Page 84 of Filthy Player

“But you didn’t offer! You strong-armed me into accepting it without giving me a choice. How could you do this?”

“Because I care? Because I can.”

“God. Stop!” Screw his millions and his ability to buy trucks with cash and throw equal amounts of money at my feet without blinking an eye. “Do you know how crappy that makes me feel when you say that, Beaux? That the only reason my dad is being taken care of is because of you, because you have boatloads of money and I have nothing? Have you once stopped to think how shitty that makes me feel? That you think I’m so incapable of doing something for the only family I have that you have to swoop in and save me? Save him?”

“Paige—” His voice softened and he stepped forward.

I threw up my hands. “Fuck you for pitying me, Beaux. I don’t need this shit. You—”

“I’m not your damn mom, Paige. Shut up and listen to me, would you?”

I jerked back like he’d backhanded me. “What? My mom?”

“Yes.” He shoved a finger at me. “You said after she left, you hated that she sent you expensive things and money. You said she couldn’t buy your love. That’s not what I’m doing.”

God. My head spun. He’d remembered that? Was that why I was so mad at him for this? I couldn’t focus. Couldn’t think. “I’m not pissed about my mom. I’m pissed you did this without asking me first.”

“Bullshit. To you, it’s all the same. I love that you don’t care about my money, but I also have it and when I can, I’m going to spend it. Not to buy your love, but so I can help people I care about. It’s different.”

It was and it wasn’t. And I was so thrown from all of it, how well he knew me, maybe better than I knew myself, I didn’t have a comeback. Maybe he was right that I was thinking about my mom, throwing money at me once she got a new life, but it wasn’t everything.

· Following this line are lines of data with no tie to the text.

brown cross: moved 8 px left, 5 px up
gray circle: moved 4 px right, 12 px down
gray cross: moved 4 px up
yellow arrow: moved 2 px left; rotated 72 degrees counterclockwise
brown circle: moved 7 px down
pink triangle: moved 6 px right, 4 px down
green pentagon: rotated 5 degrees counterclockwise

I wanted to be the one to take care of my dad, and not being able to made me feel so damn worthless some days I couldn’t think straight. Dad was all I had, and I couldn’t even take care of him the way he needed without needing someone else’s wallet.

“I need to think.” I turned and ran for the stairs. I needed a minute to process everything I was feeling and thinking without Beaux’s inspection.

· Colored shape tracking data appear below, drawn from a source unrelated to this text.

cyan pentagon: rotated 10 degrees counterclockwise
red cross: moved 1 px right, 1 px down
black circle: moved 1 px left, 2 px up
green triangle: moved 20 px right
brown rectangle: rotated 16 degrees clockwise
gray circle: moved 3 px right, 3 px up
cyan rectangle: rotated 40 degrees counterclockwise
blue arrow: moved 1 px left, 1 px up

With my hands still trembling, I ripped off his shirt I’d tossed on earlier and grabbed my dress, flinging it over my head.

I was trying to knot the belt at my waist when Beaux’s footsteps headed my way from down the hall. They were unhurried, but even from the thudded echo, I could tell he was determined.

And probably pissed, but too bad, so was I.

“I don’t pity you,” he said.

I snatched my panties up off the floor and turned toward his bathroom. “I don’t want to talk right now.”

He huffed and followed me.

I had just tugged on my underwear when I caught his reflection in the bathroom mirror, one shoulder resting against the doorframe. I did my best to ignore him, but after we’d gotten dressed earlier, he’d thrown on a pair of gray sweatpants and forgone a shirt.

All I saw were muscled biceps and the planes of his firm stomach. That sweet, sweet V-muscle that popped above his hipbones and the thick trail of his blonde hair above his waistband.

The man was dangerously sexy, and even upset, I wasn’t immune.

“I care about you, Paige. I get you’re pissed I paid your dad’s bills without talking to you about it, but there’s nothing wrong with taking someone’s help, and I’ve got it to give.”

“You should have asked.”

“Would you have allowed it?”

“That’s not the point.” I slapped the counter and spun, putting my backside to the countertop and glaring at him. “It’s my family. My responsibility. I get to decide how things are handled, not steamrolled just because you can. That’s not fair. I don’t need your glamour or your glitter. In some ways, this is no different than my mom.”

“You’re right.”

“Pardon?”

“You’re right, it’s not fair. You know what else isn’t fair? You’re gearing up right now to run, cataloguing in your sweet little mind all the things that’s wrong with us, why you don’t need me, and downstairs, we were just doing the fucking dishes and all I was thinking of was how fucking perfect you looked in my house and how much I want you here.”

Wave after wave of shock slapped at me, like brutal oceans crashing into shore with every word he spoke, with the volume of emotion behind them. I stared at him, completely breathless.